Isto provavelmente é um exagero, entretanto, os autores ainda têm um ponto válido: quanto mais os biólogos souberem sobre as ferramentas e serviços que dependem, melhor será sua visão sobre o problema biológico estudado. Pesquisadores que conhecem esses processos estão mais propensos a notar os resultados diferentes e conseguem obter mais informações dos seus dados através de uma melhor utilização das ferramentas existentes. E a sugestão dos autores de que deveriam ser criados novos cursos de matemática que iriam preparar os biólogos para resolverem os problemas que eles geralmente enfrentam, iria sem dúvida produzir uma educação mais fundamentada em matemática.

Mas o mesmo tipo de coisa pode ser dito sobre bioestatística e físico-química, e é raro ver qualquer um desses como uma exigência para graduação ou doutorado em biologia. (O que teria sido muito útil em vários pontos na minha carreira, e atualmente ainda mais útil.)
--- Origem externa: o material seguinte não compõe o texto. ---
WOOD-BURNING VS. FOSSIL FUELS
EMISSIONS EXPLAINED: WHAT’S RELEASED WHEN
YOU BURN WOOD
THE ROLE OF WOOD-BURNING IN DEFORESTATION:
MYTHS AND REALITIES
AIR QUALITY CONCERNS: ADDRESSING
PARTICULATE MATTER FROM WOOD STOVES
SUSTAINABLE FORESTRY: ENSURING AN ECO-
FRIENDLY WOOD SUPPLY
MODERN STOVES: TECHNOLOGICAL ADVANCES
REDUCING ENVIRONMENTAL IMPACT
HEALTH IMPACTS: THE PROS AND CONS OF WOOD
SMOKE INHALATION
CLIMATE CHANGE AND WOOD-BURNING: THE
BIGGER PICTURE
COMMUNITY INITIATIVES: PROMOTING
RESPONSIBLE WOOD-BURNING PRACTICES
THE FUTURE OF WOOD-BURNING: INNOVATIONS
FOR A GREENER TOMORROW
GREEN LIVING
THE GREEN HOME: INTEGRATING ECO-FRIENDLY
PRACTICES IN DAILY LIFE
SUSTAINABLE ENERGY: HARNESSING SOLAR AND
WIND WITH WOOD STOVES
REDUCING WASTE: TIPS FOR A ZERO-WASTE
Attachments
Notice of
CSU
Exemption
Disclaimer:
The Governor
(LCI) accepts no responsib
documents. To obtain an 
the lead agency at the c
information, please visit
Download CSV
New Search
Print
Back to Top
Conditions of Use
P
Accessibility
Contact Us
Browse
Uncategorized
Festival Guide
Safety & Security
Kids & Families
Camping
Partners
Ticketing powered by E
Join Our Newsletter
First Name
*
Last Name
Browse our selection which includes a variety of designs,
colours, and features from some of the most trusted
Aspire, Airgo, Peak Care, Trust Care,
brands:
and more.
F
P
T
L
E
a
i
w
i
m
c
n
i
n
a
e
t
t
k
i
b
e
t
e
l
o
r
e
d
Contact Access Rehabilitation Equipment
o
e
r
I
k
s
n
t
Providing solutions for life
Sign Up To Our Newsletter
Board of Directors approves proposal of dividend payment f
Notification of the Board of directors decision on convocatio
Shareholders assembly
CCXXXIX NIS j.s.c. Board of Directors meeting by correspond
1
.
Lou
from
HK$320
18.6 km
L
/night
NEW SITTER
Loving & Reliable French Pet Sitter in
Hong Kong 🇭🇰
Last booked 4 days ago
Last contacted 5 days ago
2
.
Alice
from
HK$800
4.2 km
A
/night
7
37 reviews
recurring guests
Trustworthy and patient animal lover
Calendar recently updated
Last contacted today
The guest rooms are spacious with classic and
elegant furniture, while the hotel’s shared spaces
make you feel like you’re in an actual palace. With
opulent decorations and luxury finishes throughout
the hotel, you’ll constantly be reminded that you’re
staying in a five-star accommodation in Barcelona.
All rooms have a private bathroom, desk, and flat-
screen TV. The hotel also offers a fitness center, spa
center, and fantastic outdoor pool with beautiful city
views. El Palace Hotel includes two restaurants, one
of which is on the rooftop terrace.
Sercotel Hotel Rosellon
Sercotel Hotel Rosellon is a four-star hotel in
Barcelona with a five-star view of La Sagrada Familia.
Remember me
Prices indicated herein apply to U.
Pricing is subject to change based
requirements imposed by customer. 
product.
Se o argumento que está sendo feito é que os biólogos deveriam aprender mais sobre matemática e informática, então eles precisam explicar melhor o que, exatamente, os biólogos precisam entender sobre a ferramentas computacionais, e porque simplesmente saber como usar a ferramenta não é bom o suficientemente. Há também uma questão prática em jogo, os autores argumentam que estes cursos computação devem ser adicionados aos programas de educação em biologia que já estão sobrecarregados com outros cursos exigidos. Isso é difícil de se justificar, especialmente tendo em conta outros temas que já são omitidos na maioria dos programas.

No fim, as principais questões são evitadas nesses artigos: o que, especificamente, os biólogos precisam aprender, e como isso irá ajudá-los a exercer sua função primária, ou seja, a investigação biológica. Sem essa informação, será realmente impossível de definir um curso que possa melhorar alguma coisa.